Fino al XVIII secolo si contavano ben tre tonnare: la Tonnara della Lupa, la Tonnara di San Calogero, la Tonnara di San Leonardo.
"La rete è stata lanciata, le maglie si sono distese. I tonni vi entreranno in una notte di luna piena". Così scriveva Erodoto, nel V sec. a.C., e così è stato per secoli. I tonni, giganteschi e pacifici animali in grado di percorrere anche migliaia di chilometri, iniziano i loro "viaggi d'amore" migratori in primavera. Dall'Atlantico giungono nel Mediterraneo, dove la temperatura mite e le acque più calde ne favoriscono l'accoppiamento e la riproduzione.
Già nel XII sec., il geografo islamico Al Idrici rammentava che nelle acque di Termini Imerese si pescava "quel gran pesce chiamatosi tonno". Nacquero così le tonnare nelle acque di Termini Imerese: la Tonnara della Lupa, la Tonnara di San Calogero, la Tonnara di San Leonardo.
La punta di San Giovanni a nord e la punta della Secca segnavano i confini dell'apertura verso il mare del Castello di Termini Imerese, e in vicinanza di tali limiti della rada sorgeva proprio la Tonnara detta della Lupa. Tale nome le era stato attribuito a causa del fatto che la stessa era posizionata tra il tratto terminale della rupe del Castello, che aveva una forma che evocava proprio il "Muso di Lupa", ed il lido che anticamente era prospiciente al sito dove oggi ricade la chiesa di San Bartolomeo, antico luogo di culto a servizio della tonnara.
Questo tratto di costa era un sito favorevole, rispetto ad altri confinanti, per intercettare branchi di tonni che transitavano dalla primavera a fine luglio. A poche miglia sorgeva la Tonnara di San Calogero o Xilandro, detta anche Galea Sec. Il nome è stato dato per via delle caratteristiche dello scoglio e della relativa secca della Galea che somigliavano a quelle di una imbarcazione in uso alla flotta bizantina. Ad ovest della foce del fiume San Leonardo si hanno notizie di una terza Tonnara, che prende il nome proprio dal fiume.
La tonnara è un apparato di reti a camere progressive, un metodo inventato dagli arabi e tramandato agli spagnoli, che trova la sua apoteosi in Sicilia. La pesca del tonno veniva praticata nel trimestre tra Aprile e Giugno, e tale era l'attenzione ad essa rivolta che vi era una apposita legge, cosiddetta "Ferie Tonnitiarum", con la quale si preservavano i lavoratori dal rischio di essere arrestati a causa degli eventuali debiti contratti.
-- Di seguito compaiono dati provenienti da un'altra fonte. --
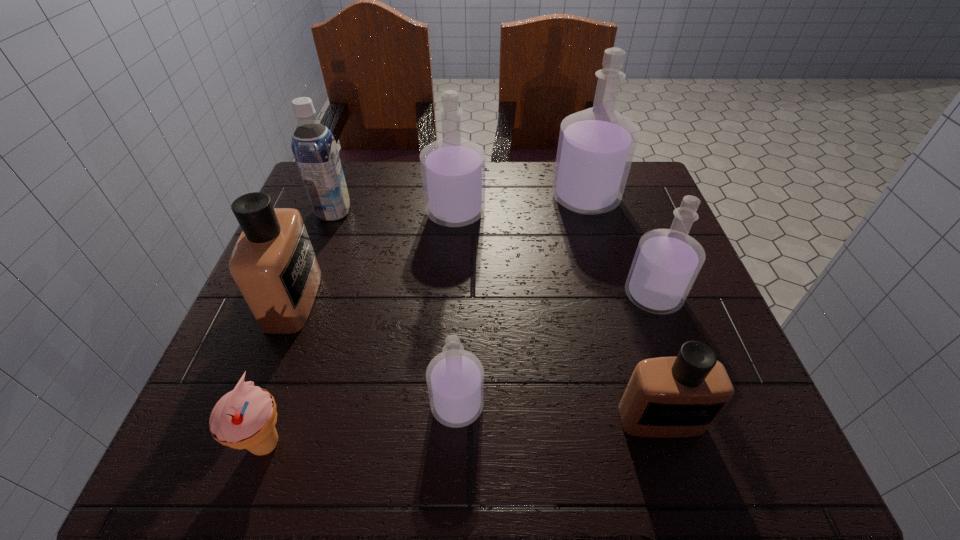 Locate an element on the screen. Image resolution: width=960 pixels, height=540 pixels. vacant point that satisfies the following two spatial constraints: 1. on the back side of the smallest purple perfume; 2. on the label of the soya milk is located at coordinates (465, 212).

Locate an element on the screen. free space in the image that satisfies the following two spatial constraints: 1. on the label of the soya milk; 2. on the left side of the icecream is located at coordinates 246,444.

Where is `free spot that satisfies the following two spatial constraints: 1. on the back side of the nearest purple perfume; 2. on the right side of the icecream`? This screenshot has width=960, height=540. free spot that satisfies the following two spatial constraints: 1. on the back side of the nearest purple perfume; 2. on the right side of the icecream is located at coordinates (279, 405).

What are the coordinates of `vacant space that satisfies the following two spatial constraints: 1. on the front side of the biggest purple perfume; 2. on the label of the soya milk` in the screenshot? It's located at (589, 212).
Nel 1094 Ruggero I aveva concesso al monastero di San Bartolomeo di Lipari il diritto di percepire la decima parte del pescato della tonnara di Termini Imerese. Quota questa che successivamente fu ceduta per metà all'arcivescovato di Palermo e per l'altra metà al clero Termitano. Così come succedeva per i terreni agricoli, anche la gestione delle Tonnare di Termini era di esclusivo privilegio delle famiglie dell'aristocrazia, prima catalana e, successivamente, siciliana o del clero, che ne traevano cospicui redditi e prestigio sociale.
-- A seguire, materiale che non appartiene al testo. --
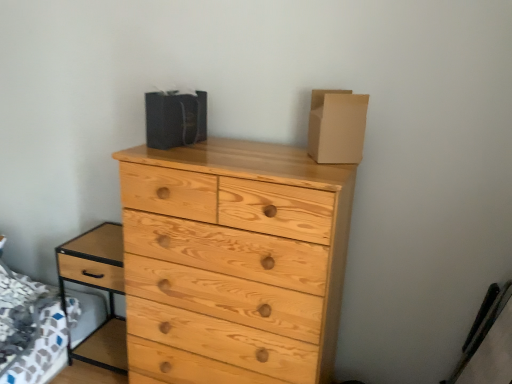 Question: Does light brown wood nightstand at lower left have a lesser width compared to natural wood chest of drawers at center?

Choices:
 (A) yes
 (B) no

Answer: (A)

Question: Is light brown wood nightstand at lower left facing away from natural wood chest of drawers at center?

Choices:
 (A) no
 (B) yes

Answer: (A)

Question: Is light brown wood nightstand at lower left oriented towards natural wood chest of drawers at center?

Choices:
 (A) no
 (B) yes

Answer: (A)

Question: Can you confirm if light brown wood nightstand at lower left is positioned to the right of natural wood chest of drawers at center?

Choices:
 (A) no
 (B) yes

Answer: (A)

Question: Is light brown wood nightstand at lower left completely or partially outside of natural wood chest of drawers at center?

Choices:
 (A) yes
 (B) no

Answer: (A)

Question: Is light brown wood nightstand at lower left positioned in front of natural wood chest of drawers at center?

Choices:
 (A) no
 (B) yes

Answer: (A)

Question: Does brown cardboard box at upper right, which appears as the 1th cardboard box when viewed from the right, have a larger size compared to light brown wood nightstand at lower left?

Choices:
 (A) yes
 (B) no

Answer: (B)

Question: Is brown cardboard box at upper right, the second cardboard box viewed from the left, wider than light brown wood nightstand at lower left?

Choices:
 (A) no
 (B) yes

Answer: (A)

Question: Is brown cardboard box at upper right, the second cardboard box viewed from the left, positioned before light brown wood nightstand at lower left?

Choices:
 (A) no
 (B) yes

Answer: (B)

Question: Is brown cardboard box at upper right, the second cardboard box viewed from the left, thinner than light brown wood nightstand at lower left?

Choices:
 (A) yes
 (B) no

Answer: (A)

Question: From a real-world perspective, is brown cardboard box at upper right, which appears as the 1th cardboard box when viewed from the right, below light brown wood nightstand at lower left?

Choices:
 (A) no
 (B) yes

Answer: (A)

Question: Is brown cardboard box at upper right, which appears as the 1th cardboard box when viewed from the right, taller than light brown wood nightstand at lower left?

Choices:
 (A) no
 (B) yes

Answer: (A)

Question: Is matte black bag at upper center, the second cardboard box positioned from the right, thinner than light brown wood nightstand at lower left?

Choices:
 (A) yes
 (B) no

Answer: (A)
Nel 1433 un nobile signore di origine catalana, Antonio Olzina, acquistò non solo le tonnare, ma entrò in possesso anche del territorio di Termini Imerese. Dopo la sua morte, proprietari delle tonnare termitane divennero la moglie Beatrice de Urrea e, successivamente, si susseguirono il nobile Antonio Melchiorre de Ribelles, Antonio Sin e nel 1481 tale Giovanna de Risignano (la quale accampava diritti per un prestito elargito dallo zio, banchiere pisano, all'Olzima) ed infine, i principi Lanza di Trabia.
Nel malfaraggio, che era l'immobile dove si lavorava il pesce catturato, venivano, a fine stagione, conservate le imbarcazioni, le reti, gli ormeggi e tutto ciò che riguardava la relativa pesca. Il malfaraggio di Termini sorgeva su antichi apparati dunari, tra il piano dello Xilbi (oggi piazza S. Anna ) e contrada del Borgo (Torracchio da torrione edificato a protezione del castello, fuori le mura).
Oltre al Rais, a coordinare i tonnarioti vi erano i "capiguardie"; tra questi, il 18 aprile 1605, Giuseppe Catanzaro, con altre 15 persone, in qualità di capoguardia della tonnara di San Calogero, vendettero ai signori A. Oliva, G. Gallo e G. Lo Parrino una certa quantità di tonni freschi al prezzo di tari 42 per ogni cantaro (circa 80 kg.).
Dopo l'acquisto da parte dei Lanza di Trabia della Tonnara di Termini, gli impianti vennero abbandonati e distrutti dall'incuria per favorire l'ascesa della Tonnara di Trabia.